Give your timezone/part-time issues, I'd provide a cell phone or something for
people to use in case of dire emergency. If people abuse it, you cut off their
support service.

I'd also instrument as much as possible so that in the event of a disaster you
are first to know, not last. I use a heavily customized nagios setup that
sends SMSes to my cell phone. Works out well.

------
lux
I've been using email for my main company, which isn't great. Just finished
putting together the new support system, which is still email-based, but also
logs everything in a private ticket system and texts if there's an emergency.

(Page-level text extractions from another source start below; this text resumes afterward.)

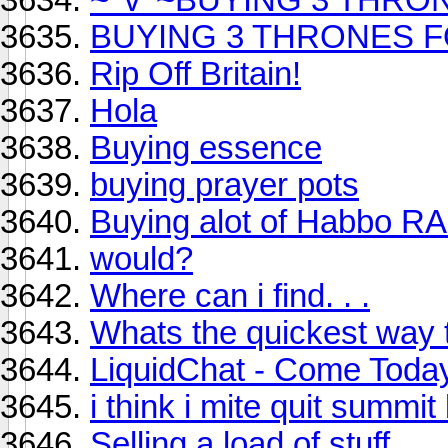
BUYING 3 THRONES FOR
Rip Off Britain!
Hola
Buying essence
buying prayer pots
Buying alot of Habbo R
would?
Where can i find. . .
Whats the quickest way 
LiquidChat - Come Toda
i think i mite quit summi
Selling a load of stuff.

Response time: it varies, but it's definitely good to send a "hey we're
looking into it" canned response so their issue is acknowledged. It would
almost be worth it to have a few of those prepared and auto-reply within 10-20
minutes with one...

------
denton
The answer is 'as quickly as possible' - especially when you think about
support as pre-sales and marketing.

------
known
I'd recommend live chat similar to <http://support.mozilla.com/en-
US/kb/Live+Chat>

------
DanielBMarkham
If people are paying you, then you're going to have to make an effort to not
only solve their problem, but solve the general problem of support. If you
weren't getting paid, you can always make the case that support services are
simply unsustainable. But if you're making money presumably you've factored
the cost of support into your rate, right?